## What you are asked to do
Every line from the one with "leidt tot een hogere belastingaanslag. Dit is" through the final line of the entries below should be returned exactly; leave out all other lines.

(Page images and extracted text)
+++

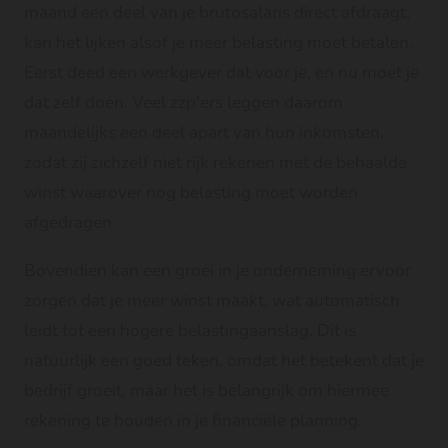
maand een deel van je brutosalaris direct afdraagt,
kan het lijken alsof je meer belasting moet betalen.
Eerst deed een werkgever dat voor je, en nu moet je
dat zelf doen. Veel zzp'ers leggen daarom
maandelijks een deel apart van hun inkomsten,
zodat zij zichzelf niet rijk rekenen met de behaalde
winst waarover nog belasting moet worden
afgedragen.
Bovendien kan een groei in je onderneming ervoor
zorgen dat je meer winst maakt, wat automatisch
leidt tot een hogere belastingaanslag. Dit is
natuurlijk een goed teken, omdat het betekent dat je
bedrijf groeit, maar het is belangrijk om hiermee
rekening te houden in je financiële planning.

+++

## Task result
leidt tot een hogere belastingaanslag. Dit is
natuurlijk een goed teken, omdat het betekent dat je
bedrijf groeit, maar het is belangrijk om hiermee
rekening te houden in je financiële planning.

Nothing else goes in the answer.